• _Assignment_: Keyword search on "sind": report each line of the records that contains it.

==== Supplied information

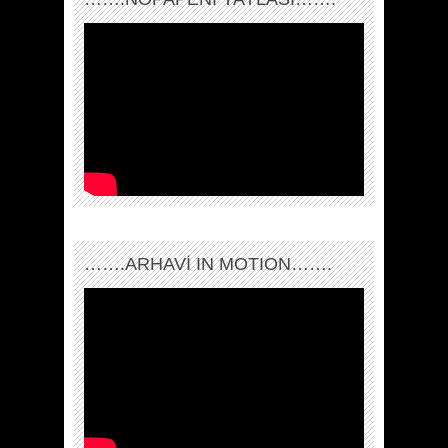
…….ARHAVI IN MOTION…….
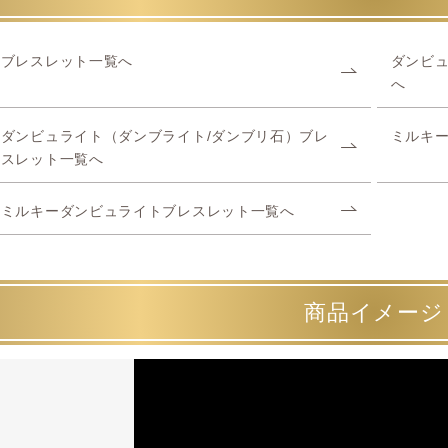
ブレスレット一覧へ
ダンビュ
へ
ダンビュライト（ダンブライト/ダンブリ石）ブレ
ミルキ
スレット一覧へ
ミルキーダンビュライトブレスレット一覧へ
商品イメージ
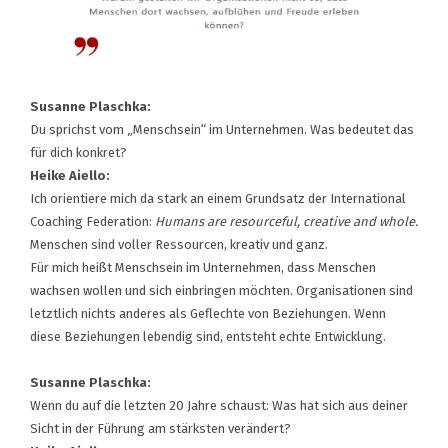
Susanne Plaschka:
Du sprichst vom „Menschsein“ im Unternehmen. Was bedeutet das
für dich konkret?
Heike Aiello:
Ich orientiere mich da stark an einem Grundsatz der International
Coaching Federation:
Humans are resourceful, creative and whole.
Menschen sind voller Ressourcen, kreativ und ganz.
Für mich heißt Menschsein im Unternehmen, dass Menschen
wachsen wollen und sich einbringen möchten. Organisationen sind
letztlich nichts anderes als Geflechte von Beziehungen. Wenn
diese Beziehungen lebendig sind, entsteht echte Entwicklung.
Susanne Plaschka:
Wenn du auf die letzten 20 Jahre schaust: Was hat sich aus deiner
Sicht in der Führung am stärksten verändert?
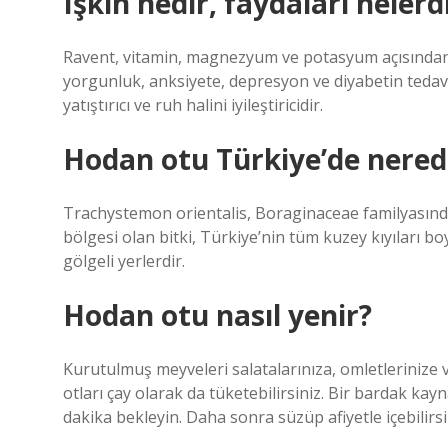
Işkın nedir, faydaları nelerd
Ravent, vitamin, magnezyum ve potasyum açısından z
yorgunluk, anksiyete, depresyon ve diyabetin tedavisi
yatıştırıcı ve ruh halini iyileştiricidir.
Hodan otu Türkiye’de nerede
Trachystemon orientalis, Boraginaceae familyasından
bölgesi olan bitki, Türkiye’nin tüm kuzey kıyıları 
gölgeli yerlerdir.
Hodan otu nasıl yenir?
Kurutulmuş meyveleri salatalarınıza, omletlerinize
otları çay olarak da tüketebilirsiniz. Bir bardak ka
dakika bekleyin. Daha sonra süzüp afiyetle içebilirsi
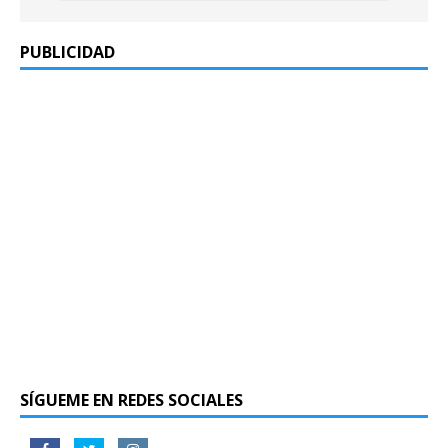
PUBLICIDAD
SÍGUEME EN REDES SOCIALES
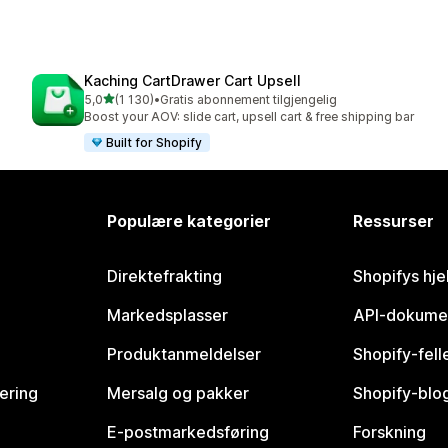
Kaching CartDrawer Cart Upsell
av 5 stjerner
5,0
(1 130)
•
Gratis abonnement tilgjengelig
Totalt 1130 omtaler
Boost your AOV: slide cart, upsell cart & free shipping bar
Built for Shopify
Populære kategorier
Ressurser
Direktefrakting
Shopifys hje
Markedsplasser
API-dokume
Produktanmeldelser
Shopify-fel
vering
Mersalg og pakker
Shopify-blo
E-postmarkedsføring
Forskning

========
==== Supplied information

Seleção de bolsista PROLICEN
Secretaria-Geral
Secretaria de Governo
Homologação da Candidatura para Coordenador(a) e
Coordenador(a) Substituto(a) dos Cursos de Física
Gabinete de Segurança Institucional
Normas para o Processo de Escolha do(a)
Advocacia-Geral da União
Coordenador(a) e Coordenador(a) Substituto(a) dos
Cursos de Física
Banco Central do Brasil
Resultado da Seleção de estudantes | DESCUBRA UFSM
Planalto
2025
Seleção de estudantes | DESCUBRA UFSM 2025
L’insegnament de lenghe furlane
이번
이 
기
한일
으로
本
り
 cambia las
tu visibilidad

========

• _Your response_:
Menschen sind voller Ressourcen, kreativ und ganz.
wachsen wollen und sich einbringen möchten. Organisationen sind
diese Beziehungen lebendig sind, entsteht echte Entwicklung.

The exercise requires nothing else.